Onde trocar dinheiro com melhor câmbio em Montevidéu?

As casas de câmbio do centro, especialmente na Av. 18 de Julio e na Cidade Velha, costumam ter as melhores cotações. Evite trocar no aeroporto — a cotação ali é bem pior. Compare duas ou três casas antes de fechar a operação.

Quanto custa em média um dia em Montevidéu por pessoa?

Para uma viagem econômica, conte com R$ 200 a R$ 300 por dia por pessoa (sem hotel e passagem). Pra uma viagem confortável, calcule R$ 370 a R$ 600 por dia. Sofisticado, com vinícolas e restaurantes de carta, pode passar de R$ 800 diários.

É melhor pagar com cartão de crédito ou débito?

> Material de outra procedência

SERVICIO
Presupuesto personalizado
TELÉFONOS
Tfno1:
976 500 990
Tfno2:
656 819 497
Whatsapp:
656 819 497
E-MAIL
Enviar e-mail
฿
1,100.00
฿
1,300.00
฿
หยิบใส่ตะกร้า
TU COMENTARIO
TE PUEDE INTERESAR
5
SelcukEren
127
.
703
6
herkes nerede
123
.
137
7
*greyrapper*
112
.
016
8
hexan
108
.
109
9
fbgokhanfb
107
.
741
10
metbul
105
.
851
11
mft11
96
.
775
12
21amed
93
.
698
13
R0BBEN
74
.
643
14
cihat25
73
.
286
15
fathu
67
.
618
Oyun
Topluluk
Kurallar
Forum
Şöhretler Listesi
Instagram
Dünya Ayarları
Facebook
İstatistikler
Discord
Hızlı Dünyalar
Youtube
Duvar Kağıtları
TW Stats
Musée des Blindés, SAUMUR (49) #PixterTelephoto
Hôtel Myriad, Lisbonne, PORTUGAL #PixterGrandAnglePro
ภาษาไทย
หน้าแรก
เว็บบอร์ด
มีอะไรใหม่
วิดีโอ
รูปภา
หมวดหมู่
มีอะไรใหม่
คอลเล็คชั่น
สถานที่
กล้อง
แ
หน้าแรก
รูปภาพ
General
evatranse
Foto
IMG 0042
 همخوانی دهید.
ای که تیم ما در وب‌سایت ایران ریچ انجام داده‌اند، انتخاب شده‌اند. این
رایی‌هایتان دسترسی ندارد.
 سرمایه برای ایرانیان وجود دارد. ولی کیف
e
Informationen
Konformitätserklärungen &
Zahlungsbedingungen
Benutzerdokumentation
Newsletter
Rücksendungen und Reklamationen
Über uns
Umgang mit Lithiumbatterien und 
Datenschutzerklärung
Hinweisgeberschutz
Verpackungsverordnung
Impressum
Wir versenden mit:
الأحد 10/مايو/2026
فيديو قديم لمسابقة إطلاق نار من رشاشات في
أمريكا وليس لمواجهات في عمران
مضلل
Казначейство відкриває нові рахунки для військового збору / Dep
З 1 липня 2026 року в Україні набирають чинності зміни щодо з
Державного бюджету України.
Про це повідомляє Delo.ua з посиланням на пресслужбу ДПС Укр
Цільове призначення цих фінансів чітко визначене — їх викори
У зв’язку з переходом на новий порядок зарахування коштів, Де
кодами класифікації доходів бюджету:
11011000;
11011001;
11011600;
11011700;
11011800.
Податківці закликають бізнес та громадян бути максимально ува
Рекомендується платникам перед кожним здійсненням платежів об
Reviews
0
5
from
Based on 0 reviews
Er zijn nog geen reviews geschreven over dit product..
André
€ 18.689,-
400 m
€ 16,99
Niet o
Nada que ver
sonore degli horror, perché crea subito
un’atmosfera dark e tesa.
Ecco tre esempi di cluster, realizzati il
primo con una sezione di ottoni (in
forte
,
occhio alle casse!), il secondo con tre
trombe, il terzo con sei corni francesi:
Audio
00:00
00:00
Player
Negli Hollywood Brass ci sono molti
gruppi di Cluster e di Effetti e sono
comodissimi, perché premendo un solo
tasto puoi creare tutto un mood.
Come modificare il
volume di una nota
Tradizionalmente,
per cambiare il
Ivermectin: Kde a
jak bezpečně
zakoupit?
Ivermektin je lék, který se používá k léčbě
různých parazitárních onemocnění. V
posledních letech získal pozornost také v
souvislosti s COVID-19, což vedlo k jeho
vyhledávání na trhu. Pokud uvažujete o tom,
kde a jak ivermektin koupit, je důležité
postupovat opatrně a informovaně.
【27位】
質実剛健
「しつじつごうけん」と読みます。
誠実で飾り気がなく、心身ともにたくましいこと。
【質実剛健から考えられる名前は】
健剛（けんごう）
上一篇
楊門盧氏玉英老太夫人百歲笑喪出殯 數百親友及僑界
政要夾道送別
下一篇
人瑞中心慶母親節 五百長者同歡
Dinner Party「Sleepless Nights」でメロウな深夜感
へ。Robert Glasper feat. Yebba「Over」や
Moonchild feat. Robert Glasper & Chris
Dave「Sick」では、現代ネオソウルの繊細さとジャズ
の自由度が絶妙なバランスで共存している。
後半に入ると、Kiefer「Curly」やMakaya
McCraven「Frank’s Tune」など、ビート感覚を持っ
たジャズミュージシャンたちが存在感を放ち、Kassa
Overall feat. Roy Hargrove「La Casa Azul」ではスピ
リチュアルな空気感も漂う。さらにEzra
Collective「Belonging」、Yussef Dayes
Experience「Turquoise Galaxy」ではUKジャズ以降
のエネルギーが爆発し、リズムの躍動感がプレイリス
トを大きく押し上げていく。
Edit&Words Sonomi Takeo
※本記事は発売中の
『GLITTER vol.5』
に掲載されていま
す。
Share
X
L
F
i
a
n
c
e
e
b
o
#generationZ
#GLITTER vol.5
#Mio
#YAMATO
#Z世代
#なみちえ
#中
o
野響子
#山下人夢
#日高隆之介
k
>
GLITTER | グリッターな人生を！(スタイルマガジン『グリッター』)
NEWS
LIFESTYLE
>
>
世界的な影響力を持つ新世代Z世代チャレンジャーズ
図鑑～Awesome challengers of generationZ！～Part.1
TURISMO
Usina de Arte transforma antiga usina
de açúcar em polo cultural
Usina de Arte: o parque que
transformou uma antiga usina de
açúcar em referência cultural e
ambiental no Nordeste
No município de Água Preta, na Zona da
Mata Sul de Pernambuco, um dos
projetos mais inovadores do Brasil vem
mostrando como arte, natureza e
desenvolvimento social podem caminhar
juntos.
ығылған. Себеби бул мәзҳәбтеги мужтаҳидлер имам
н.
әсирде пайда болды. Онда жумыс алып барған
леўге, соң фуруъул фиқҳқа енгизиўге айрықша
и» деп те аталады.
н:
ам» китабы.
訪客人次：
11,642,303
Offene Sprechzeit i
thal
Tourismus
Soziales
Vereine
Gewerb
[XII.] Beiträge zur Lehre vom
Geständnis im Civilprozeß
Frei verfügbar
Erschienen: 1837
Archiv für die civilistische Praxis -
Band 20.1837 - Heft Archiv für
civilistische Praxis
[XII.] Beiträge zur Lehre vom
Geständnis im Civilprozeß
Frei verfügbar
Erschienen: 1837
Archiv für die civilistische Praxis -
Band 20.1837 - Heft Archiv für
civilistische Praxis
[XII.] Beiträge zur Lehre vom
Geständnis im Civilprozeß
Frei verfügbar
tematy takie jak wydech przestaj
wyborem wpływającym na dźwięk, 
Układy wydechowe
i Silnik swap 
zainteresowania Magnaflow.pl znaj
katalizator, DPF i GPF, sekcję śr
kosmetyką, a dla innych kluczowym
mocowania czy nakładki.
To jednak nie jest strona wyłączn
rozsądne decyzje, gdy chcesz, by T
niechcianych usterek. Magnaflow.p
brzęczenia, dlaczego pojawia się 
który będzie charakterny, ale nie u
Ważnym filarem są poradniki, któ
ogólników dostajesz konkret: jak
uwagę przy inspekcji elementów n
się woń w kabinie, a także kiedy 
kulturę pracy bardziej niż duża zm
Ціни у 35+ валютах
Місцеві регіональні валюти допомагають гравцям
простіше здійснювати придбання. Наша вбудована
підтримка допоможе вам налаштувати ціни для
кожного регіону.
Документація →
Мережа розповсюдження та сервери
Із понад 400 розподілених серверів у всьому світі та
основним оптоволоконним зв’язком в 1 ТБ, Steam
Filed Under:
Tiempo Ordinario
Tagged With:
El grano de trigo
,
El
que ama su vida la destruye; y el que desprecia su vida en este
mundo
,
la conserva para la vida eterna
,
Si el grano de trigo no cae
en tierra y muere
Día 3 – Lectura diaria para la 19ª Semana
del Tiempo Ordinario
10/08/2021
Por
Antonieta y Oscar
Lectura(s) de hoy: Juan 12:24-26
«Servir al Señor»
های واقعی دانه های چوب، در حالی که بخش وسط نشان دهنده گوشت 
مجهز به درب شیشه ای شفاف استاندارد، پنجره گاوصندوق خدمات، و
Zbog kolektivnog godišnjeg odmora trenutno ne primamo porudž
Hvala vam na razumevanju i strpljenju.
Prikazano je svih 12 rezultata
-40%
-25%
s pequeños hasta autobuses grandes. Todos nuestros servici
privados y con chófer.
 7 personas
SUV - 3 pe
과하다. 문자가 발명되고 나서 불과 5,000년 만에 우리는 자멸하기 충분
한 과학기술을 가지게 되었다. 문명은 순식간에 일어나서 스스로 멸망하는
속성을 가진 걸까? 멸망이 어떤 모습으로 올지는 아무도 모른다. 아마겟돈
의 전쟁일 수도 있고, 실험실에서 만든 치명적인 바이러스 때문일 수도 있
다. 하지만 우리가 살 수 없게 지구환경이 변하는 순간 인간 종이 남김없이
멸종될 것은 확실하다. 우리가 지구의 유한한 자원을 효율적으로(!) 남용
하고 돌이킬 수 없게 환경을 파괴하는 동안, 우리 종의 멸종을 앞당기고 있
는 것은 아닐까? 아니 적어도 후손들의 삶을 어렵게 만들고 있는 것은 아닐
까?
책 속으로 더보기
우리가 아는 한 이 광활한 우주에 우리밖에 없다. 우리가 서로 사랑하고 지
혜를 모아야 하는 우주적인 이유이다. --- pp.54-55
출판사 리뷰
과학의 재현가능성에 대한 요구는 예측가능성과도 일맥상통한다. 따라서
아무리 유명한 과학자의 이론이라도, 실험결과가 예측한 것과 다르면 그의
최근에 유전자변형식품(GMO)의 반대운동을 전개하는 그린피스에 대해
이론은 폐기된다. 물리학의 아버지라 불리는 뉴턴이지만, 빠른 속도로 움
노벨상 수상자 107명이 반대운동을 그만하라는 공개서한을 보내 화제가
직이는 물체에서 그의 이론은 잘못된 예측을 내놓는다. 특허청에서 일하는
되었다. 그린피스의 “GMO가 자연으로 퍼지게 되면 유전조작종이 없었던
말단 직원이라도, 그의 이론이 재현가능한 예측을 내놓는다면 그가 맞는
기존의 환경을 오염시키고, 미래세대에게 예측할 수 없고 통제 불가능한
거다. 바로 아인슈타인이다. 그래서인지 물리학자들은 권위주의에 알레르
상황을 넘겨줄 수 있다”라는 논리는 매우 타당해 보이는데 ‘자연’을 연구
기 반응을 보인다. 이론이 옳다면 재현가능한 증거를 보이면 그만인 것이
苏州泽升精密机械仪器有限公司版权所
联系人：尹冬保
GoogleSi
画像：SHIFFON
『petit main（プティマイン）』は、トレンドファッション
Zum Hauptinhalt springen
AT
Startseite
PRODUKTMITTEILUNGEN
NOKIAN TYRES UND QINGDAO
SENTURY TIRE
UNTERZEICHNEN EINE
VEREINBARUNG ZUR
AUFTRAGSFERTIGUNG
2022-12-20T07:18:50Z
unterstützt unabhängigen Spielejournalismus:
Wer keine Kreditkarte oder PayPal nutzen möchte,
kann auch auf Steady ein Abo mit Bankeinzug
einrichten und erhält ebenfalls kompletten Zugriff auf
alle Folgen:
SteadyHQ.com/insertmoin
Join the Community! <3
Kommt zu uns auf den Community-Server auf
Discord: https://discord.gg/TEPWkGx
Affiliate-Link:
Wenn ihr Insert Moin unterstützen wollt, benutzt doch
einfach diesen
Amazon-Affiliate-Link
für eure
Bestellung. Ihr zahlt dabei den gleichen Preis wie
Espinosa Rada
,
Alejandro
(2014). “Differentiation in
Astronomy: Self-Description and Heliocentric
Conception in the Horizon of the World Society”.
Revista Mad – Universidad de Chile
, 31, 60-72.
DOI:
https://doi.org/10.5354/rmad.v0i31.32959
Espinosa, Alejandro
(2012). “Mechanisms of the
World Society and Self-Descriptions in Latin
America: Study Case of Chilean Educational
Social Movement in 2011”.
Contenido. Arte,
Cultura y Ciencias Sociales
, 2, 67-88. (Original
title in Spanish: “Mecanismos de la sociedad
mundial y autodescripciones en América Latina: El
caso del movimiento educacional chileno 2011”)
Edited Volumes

Cartão de crédito internacional costuma ser a melhor opção, porque a maioria dos bancos brasileiros entrega a devolução do IVA do Uruguai. Confirme com seu banco se o programa de devolução está ativo no seu cartão. O débito também funciona, mas é menos comum aproveitar o benefício total.

Preciso declarar dinheiro entrando no Uruguai?

Pra fins de controle, viajantes podem entrar com até cerca de 10.000 dólares (ou equivalente em outras moedas) sem precisar declarar formalmente. Como a recomendação é levar pouco em espécie, dificilmente isso será uma preocupação.

Posso usar carteira digital ou Pix em Montevidéu?

Pix brasileiro não funciona no Uruguai. Carteiras digitais (Apple Pay, Google Pay) cadastradas com cartão internacional funcionam normalmente em estabelecimentos com maquininha por aproximação. Mas é sempre bom ter cartão físico de reserva, caso a maquininha não aceite por aproximação.

Economize ao máximo na sua viagem ao Uruguai

No fim, planejar quanto levar de dinheiro pra Montevidéu não é só uma questão de soma — é entender que cada moeda tem o seu lugar na carteira. Cartão pro grosso, reais pra trocar lá, peso pra feira e gorjeta. Quem segue essa lógica simples chega, aproveita e volta sem perrengue financeiro. Boa viagem!